At one time, the field of defamation was separated into libel (written) and slander (oral). This separation assumed that a more permanent record of the defamation had the potential for greater harm. But with new technologies such as radio and television, with the potential for the spoken word reaching millions of people, and with audio and video recordings being as least semipermanent, the reasons for the distinction have vanished.

The key component of defamation is a statement or inference of fact that has the tendency either to harm the plaintiff's reputation and lower the plaintiff in the esteem of the community or to harm the plaintiff's business or organization by deterring people from doing business with them.

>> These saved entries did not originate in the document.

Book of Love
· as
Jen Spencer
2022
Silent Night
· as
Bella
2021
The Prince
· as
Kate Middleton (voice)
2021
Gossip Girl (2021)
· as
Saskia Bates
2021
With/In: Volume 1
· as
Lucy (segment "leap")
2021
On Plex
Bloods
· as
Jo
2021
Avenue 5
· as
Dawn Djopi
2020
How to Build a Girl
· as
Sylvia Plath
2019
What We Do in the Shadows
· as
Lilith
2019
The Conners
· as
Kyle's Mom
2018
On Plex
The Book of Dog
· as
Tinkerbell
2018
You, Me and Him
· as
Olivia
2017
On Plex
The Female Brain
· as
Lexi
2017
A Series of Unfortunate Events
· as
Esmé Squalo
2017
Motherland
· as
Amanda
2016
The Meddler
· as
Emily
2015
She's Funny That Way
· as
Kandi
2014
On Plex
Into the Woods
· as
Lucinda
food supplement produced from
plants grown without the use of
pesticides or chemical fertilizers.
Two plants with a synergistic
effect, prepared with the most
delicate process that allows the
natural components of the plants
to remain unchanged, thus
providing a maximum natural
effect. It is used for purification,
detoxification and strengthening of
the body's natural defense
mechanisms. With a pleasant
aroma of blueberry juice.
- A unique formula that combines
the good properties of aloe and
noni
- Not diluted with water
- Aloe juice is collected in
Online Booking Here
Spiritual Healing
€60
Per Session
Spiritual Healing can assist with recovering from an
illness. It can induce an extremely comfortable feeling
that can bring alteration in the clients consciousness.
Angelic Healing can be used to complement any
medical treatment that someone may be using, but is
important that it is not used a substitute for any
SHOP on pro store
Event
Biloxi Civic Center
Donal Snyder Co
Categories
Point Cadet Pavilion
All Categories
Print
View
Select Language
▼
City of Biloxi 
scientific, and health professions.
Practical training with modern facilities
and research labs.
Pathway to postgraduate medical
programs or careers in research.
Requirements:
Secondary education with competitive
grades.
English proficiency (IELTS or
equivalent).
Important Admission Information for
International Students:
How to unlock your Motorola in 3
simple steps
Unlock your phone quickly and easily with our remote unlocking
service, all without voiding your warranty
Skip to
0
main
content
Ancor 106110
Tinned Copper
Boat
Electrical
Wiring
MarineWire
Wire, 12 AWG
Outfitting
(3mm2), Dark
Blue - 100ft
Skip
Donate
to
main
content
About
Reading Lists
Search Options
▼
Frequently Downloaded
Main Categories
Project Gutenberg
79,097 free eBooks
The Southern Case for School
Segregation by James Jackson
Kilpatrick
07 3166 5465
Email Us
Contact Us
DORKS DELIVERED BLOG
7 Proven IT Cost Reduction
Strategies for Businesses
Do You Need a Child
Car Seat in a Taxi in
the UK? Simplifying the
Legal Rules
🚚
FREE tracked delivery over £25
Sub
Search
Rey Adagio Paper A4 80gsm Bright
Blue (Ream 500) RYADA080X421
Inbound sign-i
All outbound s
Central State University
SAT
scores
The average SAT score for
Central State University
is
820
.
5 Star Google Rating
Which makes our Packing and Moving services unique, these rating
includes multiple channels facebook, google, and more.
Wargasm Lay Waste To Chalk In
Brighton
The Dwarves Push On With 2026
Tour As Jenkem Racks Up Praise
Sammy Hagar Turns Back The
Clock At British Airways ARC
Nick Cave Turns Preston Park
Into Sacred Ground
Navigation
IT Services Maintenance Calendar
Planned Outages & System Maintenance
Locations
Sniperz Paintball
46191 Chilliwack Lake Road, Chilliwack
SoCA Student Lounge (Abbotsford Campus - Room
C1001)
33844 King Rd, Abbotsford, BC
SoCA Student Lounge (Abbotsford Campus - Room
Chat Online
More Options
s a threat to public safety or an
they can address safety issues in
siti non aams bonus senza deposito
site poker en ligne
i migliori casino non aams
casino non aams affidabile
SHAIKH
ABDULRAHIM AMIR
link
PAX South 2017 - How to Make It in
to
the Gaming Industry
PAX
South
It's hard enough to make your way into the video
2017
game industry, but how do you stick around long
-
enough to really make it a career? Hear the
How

The plaintiff can be an individual, a corporation (either for profit or nonprofit), or some other organization. However, in the United States, the government cannot sue for defamation.

The issue of defamation is important for public relation practitioners because it is the “most common, and perhaps the most serious, legal problem facing the mass communications industry…. Nearly every press release, news article, or advertisement holds the potential for a libel suit” (Moore, Farrar, & Collins, 1998, pp. 188–189). As noted by a number of commentators, defamation law is very frustrating and erratic. The lines are not very distinct and do not adequately protect either media or communication professionals from the costs of defending themselves in law suits, nor does the law provide adequate protection for the plaintiff who has been defamed. There have been several suggestions for improvement, such as the American Bar Association's Uniform Correction or Clarification of Defamation Act and the Annenberg Washington Program's Libel Reform Act, but they have not been adopted.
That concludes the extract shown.